*TASK DETAILS:* Exactly as given, write out all the entries again.

*PROVIDED RECORDS:*
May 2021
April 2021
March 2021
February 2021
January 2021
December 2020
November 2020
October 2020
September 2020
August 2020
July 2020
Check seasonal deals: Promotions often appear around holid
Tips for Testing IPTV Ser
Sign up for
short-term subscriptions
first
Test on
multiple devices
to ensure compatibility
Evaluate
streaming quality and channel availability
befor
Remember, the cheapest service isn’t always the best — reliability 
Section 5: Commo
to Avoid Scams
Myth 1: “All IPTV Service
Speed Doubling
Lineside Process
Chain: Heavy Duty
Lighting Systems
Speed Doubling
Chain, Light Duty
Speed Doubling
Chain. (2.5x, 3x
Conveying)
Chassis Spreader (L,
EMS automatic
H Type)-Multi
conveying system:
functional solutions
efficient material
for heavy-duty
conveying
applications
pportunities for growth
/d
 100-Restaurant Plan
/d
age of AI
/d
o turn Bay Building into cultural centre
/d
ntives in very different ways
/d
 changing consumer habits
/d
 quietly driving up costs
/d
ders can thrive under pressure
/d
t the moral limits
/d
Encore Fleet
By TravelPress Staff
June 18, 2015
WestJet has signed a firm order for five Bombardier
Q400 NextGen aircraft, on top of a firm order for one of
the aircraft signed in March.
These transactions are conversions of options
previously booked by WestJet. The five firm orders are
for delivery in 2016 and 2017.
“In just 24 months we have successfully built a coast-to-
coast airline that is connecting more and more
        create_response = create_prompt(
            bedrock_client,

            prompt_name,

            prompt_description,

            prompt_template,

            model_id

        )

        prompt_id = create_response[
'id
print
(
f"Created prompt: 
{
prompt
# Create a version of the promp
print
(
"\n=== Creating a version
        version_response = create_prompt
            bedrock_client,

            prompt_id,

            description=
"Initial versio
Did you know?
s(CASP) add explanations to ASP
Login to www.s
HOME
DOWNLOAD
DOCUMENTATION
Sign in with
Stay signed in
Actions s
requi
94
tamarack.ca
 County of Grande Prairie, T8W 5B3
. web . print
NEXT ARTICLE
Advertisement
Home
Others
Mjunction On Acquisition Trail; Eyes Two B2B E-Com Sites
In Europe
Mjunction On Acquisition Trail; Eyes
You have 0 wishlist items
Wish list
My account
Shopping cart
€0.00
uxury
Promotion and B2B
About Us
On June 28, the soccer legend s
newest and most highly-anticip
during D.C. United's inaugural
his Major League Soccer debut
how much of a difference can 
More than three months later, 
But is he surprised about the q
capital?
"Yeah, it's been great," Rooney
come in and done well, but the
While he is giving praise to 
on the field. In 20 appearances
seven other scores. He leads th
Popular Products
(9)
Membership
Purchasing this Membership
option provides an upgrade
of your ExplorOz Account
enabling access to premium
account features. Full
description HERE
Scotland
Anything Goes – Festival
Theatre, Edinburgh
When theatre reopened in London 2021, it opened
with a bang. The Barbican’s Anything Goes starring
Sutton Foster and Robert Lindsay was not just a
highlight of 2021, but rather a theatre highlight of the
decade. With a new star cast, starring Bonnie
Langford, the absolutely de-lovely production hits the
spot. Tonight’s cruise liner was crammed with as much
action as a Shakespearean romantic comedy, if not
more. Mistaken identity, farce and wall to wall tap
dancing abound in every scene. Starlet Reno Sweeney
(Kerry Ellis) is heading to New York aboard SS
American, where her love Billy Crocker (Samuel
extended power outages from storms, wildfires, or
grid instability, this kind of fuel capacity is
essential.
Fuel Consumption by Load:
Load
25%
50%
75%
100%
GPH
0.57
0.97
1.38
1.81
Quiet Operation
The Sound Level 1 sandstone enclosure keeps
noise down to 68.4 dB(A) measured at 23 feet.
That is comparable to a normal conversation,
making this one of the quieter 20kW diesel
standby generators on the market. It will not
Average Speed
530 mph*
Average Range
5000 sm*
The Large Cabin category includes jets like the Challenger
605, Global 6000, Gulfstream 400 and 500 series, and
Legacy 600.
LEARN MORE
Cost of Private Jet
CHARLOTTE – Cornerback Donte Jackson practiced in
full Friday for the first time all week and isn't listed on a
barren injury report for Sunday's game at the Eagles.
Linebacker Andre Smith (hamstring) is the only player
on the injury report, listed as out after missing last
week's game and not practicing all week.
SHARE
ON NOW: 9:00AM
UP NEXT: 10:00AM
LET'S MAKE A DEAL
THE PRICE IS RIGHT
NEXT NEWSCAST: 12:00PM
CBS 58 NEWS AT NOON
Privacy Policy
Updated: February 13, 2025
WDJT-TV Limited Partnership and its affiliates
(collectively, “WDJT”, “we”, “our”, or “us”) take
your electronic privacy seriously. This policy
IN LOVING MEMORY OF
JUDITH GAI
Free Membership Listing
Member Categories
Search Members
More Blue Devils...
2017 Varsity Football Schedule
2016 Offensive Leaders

*RESPONSE TO THIS EXERCISE:*
May 2021
April 2021
March 2021
February 2021
January 2021
December 2020
November 2020
October 2020
September 2020
August 2020
July 2020
Check seasonal deals: Promotions often appear around holid
Tips for Testing IPTV Ser
Sign up for
short-term subscriptions
first
Test on
multiple devices
to ensure compatibility
Evaluate
streaming quality and channel availability
befor
Remember, the cheapest service isn’t always the best — reliability 
Section 5: Commo
to Avoid Scams
Myth 1: “All IPTV Service
Speed Doubling
Lineside Process
Chain: Heavy Duty
Lighting Systems
Speed Doubling
Chain, Light Duty
Speed Doubling
Chain. (2.5x, 3x
Conveying)
Chassis Spreader (L,
EMS automatic
H Type)-Multi
conveying system:
functional solutions
efficient material
for heavy-duty
conveying
applications
pportunities for growth
/d
 100-Restaurant Plan
/d
age of AI
/d
o turn Bay Building into cultural centre
/d
ntives in very different ways
/d
 changing consumer habits
/d
 quietly driving up costs
/d
ders can thrive under pressure
/d
t the moral limits
/d
Encore Fleet
By TravelPress Staff
June 18, 2015
WestJet has signed a firm order for five Bombardier
Q400 NextGen aircraft, on top of a firm order for one of
the aircraft signed in March.
These transactions are conversions of options
previously booked by WestJet. The five firm orders are
for delivery in 2016 and 2017.
“In just 24 months we have successfully built a coast-to-
coast airline that is connecting more and more
        create_response = create_prompt(
            bedrock_client,

            prompt_name,

            prompt_description,

            prompt_template,

            model_id

        )

        prompt_id = create_response[
'id
print
(
f"Created prompt: 
{
prompt
# Create a version of the promp
print
(
"\n=== Creating a version
        version_response = create_prompt
            bedrock_client,

            prompt_id,

            description=
"Initial versio
Did you know?
s(CASP) add explanations to ASP
Login to www.s
HOME
DOWNLOAD
DOCUMENTATION
Sign in with
Stay signed in
Actions s
requi
94
tamarack.ca
 County of Grande Prairie, T8W 5B3
. web . print
NEXT ARTICLE
Advertisement
Home
Others
Mjunction On Acquisition Trail; Eyes Two B2B E-Com Sites
In Europe
Mjunction On Acquisition Trail; Eyes
You have 0 wishlist items
Wish list
My account
Shopping cart
€0.00
uxury
Promotion and B2B
About Us
On June 28, the soccer legend s
newest and most highly-anticip
during D.C. United's inaugural
his Major League Soccer debut
how much of a difference can 
More than three months later, 
But is he surprised about the q
capital?
"Yeah, it's been great," Rooney
come in and done well, but the
While he is giving praise to 
on the field. In 20 appearances
seven other scores. He leads th
Popular Products
(9)
Membership
Purchasing this Membership
option provides an upgrade
of your ExplorOz Account
enabling access to premium
account features. Full
description HERE
Scotland
Anything Goes – Festival
Theatre, Edinburgh
When theatre reopened in London 2021, it opened
with a bang. The Barbican’s Anything Goes starring
Sutton Foster and Robert Lindsay was not just a
highlight of 2021, but rather a theatre highlight of the
decade. With a new star cast, starring Bonnie
Langford, the absolutely de-lovely production hits the
spot. Tonight’s cruise liner was crammed with as much
action as a Shakespearean romantic comedy, if not
more. Mistaken identity, farce and wall to wall tap
dancing abound in every scene. Starlet Reno Sweeney
(Kerry Ellis) is heading to New York aboard SS
American, where her love Billy Crocker (Samuel
extended power outages from storms, wildfires, or
grid instability, this kind of fuel capacity is
essential.
Fuel Consumption by Load:
Load
25%
50%
75%
100%
GPH
0.57
0.97
1.38
1.81
Quiet Operation
The Sound Level 1 sandstone enclosure keeps
noise down to 68.4 dB(A) measured at 23 feet.
That is comparable to a normal conversation,
making this one of the quieter 20kW diesel
standby generators on the market. It will not
Average Speed
530 mph*
Average Range
5000 sm*
The Large Cabin category includes jets like the Challenger
605, Global 6000, Gulfstream 400 and 500 series, and
Legacy 600.
LEARN MORE
Cost of Private Jet
CHARLOTTE – Cornerback Donte Jackson practiced in
full Friday for the first time all week and isn't listed on a
barren injury report for Sunday's game at the Eagles.
Linebacker Andre Smith (hamstring) is the only player
on the injury report, listed as out after missing last
week's game and not practicing all week.
SHARE
ON NOW: 9:00AM
UP NEXT: 10:00AM
LET'S MAKE A DEAL
THE PRICE IS RIGHT
NEXT NEWSCAST: 12:00PM
CBS 58 NEWS AT NOON
Privacy Policy
Updated: February 13, 2025
WDJT-TV Limited Partnership and its affiliates
(collectively, “WDJT”, “we”, “our”, or “us”) take
your electronic privacy seriously. This policy
IN LOVING MEMORY OF
JUDITH GAI
Free Membership Listing
Member Categories
Search Members
More Blue Devils...
2017 Varsity Football Schedule
2016 Offensive Leaders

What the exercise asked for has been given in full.